# Listed entries:
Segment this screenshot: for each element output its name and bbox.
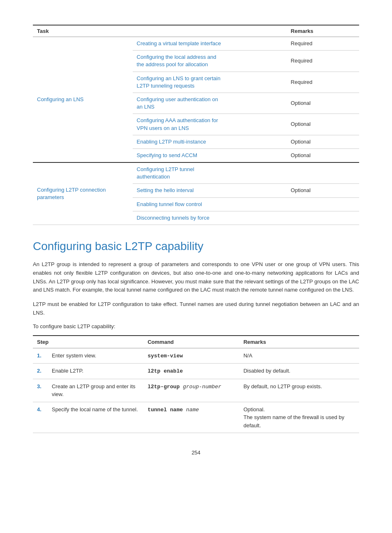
- remarks-cell: [287, 162, 359, 184]
- table-row: Configuring L2TP connectionparametersCon…: [33, 162, 359, 184]
- link-cell[interactable]: Configuring L2TP tunnelauthentication: [133, 162, 287, 184]
- bottom-table: Step Command Remarks 1.Enter system view…: [33, 335, 359, 433]
- step-description: Enter system view.: [48, 348, 143, 364]
- command-cell: system-view: [143, 348, 239, 364]
- intro-label: To configure basic L2TP capability:: [33, 323, 359, 329]
- link-cell[interactable]: Setting the hello interval: [133, 184, 287, 197]
- link-cell[interactable]: Configuring user authentication onan LNS: [133, 93, 287, 114]
- step-description: Specify the local name of the tunnel.: [48, 402, 143, 433]
- task-cell: Configuring an LNS: [33, 37, 133, 163]
- link-cell[interactable]: Configuring the local address andthe add…: [133, 51, 287, 72]
- top-table-task-header: Task: [33, 25, 287, 37]
- link-cell[interactable]: Enabling L2TP multi-instance: [133, 135, 287, 148]
- remarks-cell: Disabled by default.: [239, 364, 359, 379]
- step-number: 1.: [33, 348, 48, 364]
- command-cell: l2tp-group group-number: [143, 379, 239, 402]
- link-cell[interactable]: Creating a virtual template interface: [133, 37, 287, 51]
- step-description: Create an L2TP group and enter its view.: [48, 379, 143, 402]
- remarks-cell: N/A: [239, 348, 359, 364]
- remarks-cell: Optional: [287, 93, 359, 114]
- link-cell[interactable]: Configuring AAA authentication forVPN us…: [133, 114, 287, 135]
- link-cell[interactable]: Disconnecting tunnels by force: [133, 211, 287, 225]
- remarks-cell: [287, 211, 359, 225]
- link-cell[interactable]: Configuring an LNS to grant certainL2TP …: [133, 72, 287, 93]
- top-table: Task Remarks Configuring an LNSCreating …: [33, 25, 359, 225]
- bottom-table-step-header: Step: [33, 336, 143, 348]
- table-row: 3.Create an L2TP group and enter its vie…: [33, 379, 359, 402]
- link-cell[interactable]: Specifying to send ACCM: [133, 148, 287, 162]
- step-number: 2.: [33, 364, 48, 379]
- step-number: 4.: [33, 402, 48, 433]
- remarks-cell: Optional: [287, 184, 359, 197]
- table-row: 4.Specify the local name of the tunnel.t…: [33, 402, 359, 433]
- table-row: 2.Enable L2TP.l2tp enableDisabled by def…: [33, 364, 359, 379]
- bottom-table-remarks-header: Remarks: [239, 336, 359, 348]
- remarks-cell: By default, no L2TP group exists.: [239, 379, 359, 402]
- body-paragraph-1: An L2TP group is intended to represent a…: [33, 260, 359, 294]
- command-cell: l2tp enable: [143, 364, 239, 379]
- remarks-cell: Optional.The system name of the firewall…: [239, 402, 359, 433]
- top-table-remarks-header: Remarks: [287, 25, 359, 37]
- step-description: Enable L2TP.: [48, 364, 143, 379]
- command-cell: tunnel name name: [143, 402, 239, 433]
- remarks-cell: Required: [287, 51, 359, 72]
- remarks-cell: Required: [287, 72, 359, 93]
- table-row: Configuring an LNSCreating a virtual tem…: [33, 37, 359, 51]
- section-title: Configuring basic L2TP capability: [33, 240, 359, 253]
- remarks-cell: [287, 197, 359, 211]
- remarks-cell: Required: [287, 37, 359, 51]
- remarks-cell: Optional: [287, 135, 359, 148]
- remarks-cell: Optional: [287, 114, 359, 135]
- task-cell: Configuring L2TP connectionparameters: [33, 162, 133, 225]
- bottom-table-command-header: Command: [143, 336, 239, 348]
- body-paragraph-2: L2TP must be enabled for L2TP configurat…: [33, 300, 359, 317]
- table-row: 1.Enter system view.system-viewN/A: [33, 348, 359, 364]
- link-cell[interactable]: Enabling tunnel flow control: [133, 197, 287, 211]
- page-number: 254: [33, 450, 359, 456]
- remarks-cell: Optional: [287, 148, 359, 162]
- step-number: 3.: [33, 379, 48, 402]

# Exercise objective:
Write the data out again exactly, but without its images.

# Solution for this exercise:
Segment this screenshot: for each element output its name and bbox.
- remarks-cell: [287, 162, 359, 184]
- table-row: Configuring L2TP connectionparametersCon…: [33, 162, 359, 184]
- link-cell[interactable]: Configuring L2TP tunnelauthentication: [133, 162, 287, 184]
- bottom-table: Step Command Remarks 1.Enter system view…: [33, 335, 359, 433]
- step-description: Enter system view.: [48, 348, 143, 364]
- command-cell: system-view: [143, 348, 239, 364]
- intro-label: To configure basic L2TP capability:: [33, 323, 359, 329]
- link-cell[interactable]: Setting the hello interval: [133, 184, 287, 197]
- link-cell[interactable]: Configuring user authentication onan LNS: [133, 93, 287, 114]
- step-description: Specify the local name of the tunnel.: [48, 402, 143, 433]
- task-cell: Configuring an LNS: [33, 37, 133, 163]
- link-cell[interactable]: Configuring the local address andthe add…: [133, 51, 287, 72]
- top-table-task-header: Task: [33, 25, 287, 37]
- link-cell[interactable]: Enabling L2TP multi-instance: [133, 135, 287, 148]
- remarks-cell: Disabled by default.: [239, 364, 359, 379]
- step-number: 1.: [33, 348, 48, 364]
- command-cell: l2tp-group group-number: [143, 379, 239, 402]
- link-cell[interactable]: Creating a virtual template interface: [133, 37, 287, 51]
- step-description: Create an L2TP group and enter its view.: [48, 379, 143, 402]
- remarks-cell: N/A: [239, 348, 359, 364]
- remarks-cell: Optional: [287, 93, 359, 114]
- link-cell[interactable]: Configuring AAA authentication forVPN us…: [133, 114, 287, 135]
- link-cell[interactable]: Disconnecting tunnels by force: [133, 211, 287, 225]
- remarks-cell: [287, 211, 359, 225]
- link-cell[interactable]: Configuring an LNS to grant certainL2TP …: [133, 72, 287, 93]
- top-table: Task Remarks Configuring an LNSCreating …: [33, 25, 359, 225]
- bottom-table-step-header: Step: [33, 336, 143, 348]
- table-row: 3.Create an L2TP group and enter its vie…: [33, 379, 359, 402]
- link-cell[interactable]: Specifying to send ACCM: [133, 148, 287, 162]
- step-number: 2.: [33, 364, 48, 379]
- step-number: 4.: [33, 402, 48, 433]
- remarks-cell: Optional: [287, 184, 359, 197]
- table-row: 4.Specify the local name of the tunnel.t…: [33, 402, 359, 433]
- table-row: 2.Enable L2TP.l2tp enableDisabled by def…: [33, 364, 359, 379]
- bottom-table-remarks-header: Remarks: [239, 336, 359, 348]
- remarks-cell: By default, no L2TP group exists.: [239, 379, 359, 402]
- body-paragraph-1: An L2TP group is intended to represent a…: [33, 260, 359, 294]
- command-cell: l2tp enable: [143, 364, 239, 379]
- remarks-cell: Optional.The system name of the firewall…: [239, 402, 359, 433]
- top-table-remarks-header: Remarks: [287, 25, 359, 37]
- step-description: Enable L2TP.: [48, 364, 143, 379]
- command-cell: tunnel name name: [143, 402, 239, 433]
- remarks-cell: Required: [287, 51, 359, 72]
- remarks-cell: Required: [287, 72, 359, 93]
- table-row: Configuring an LNSCreating a virtual tem…: [33, 37, 359, 51]
- section-title: Configuring basic L2TP capability: [33, 240, 359, 253]
- remarks-cell: [287, 197, 359, 211]
- remarks-cell: Required: [287, 37, 359, 51]
- remarks-cell: Optional: [287, 135, 359, 148]
- remarks-cell: Optional: [287, 114, 359, 135]
- task-cell: Configuring L2TP connectionparameters: [33, 162, 133, 225]
- bottom-table-command-header: Command: [143, 336, 239, 348]
- body-paragraph-2: L2TP must be enabled for L2TP configurat…: [33, 300, 359, 317]
- table-row: 1.Enter system view.system-viewN/A: [33, 348, 359, 364]
- link-cell[interactable]: Enabling tunnel flow control: [133, 197, 287, 211]
- page-number: 254: [33, 450, 359, 456]
- remarks-cell: Optional: [287, 148, 359, 162]
- step-number: 3.: [33, 379, 48, 402]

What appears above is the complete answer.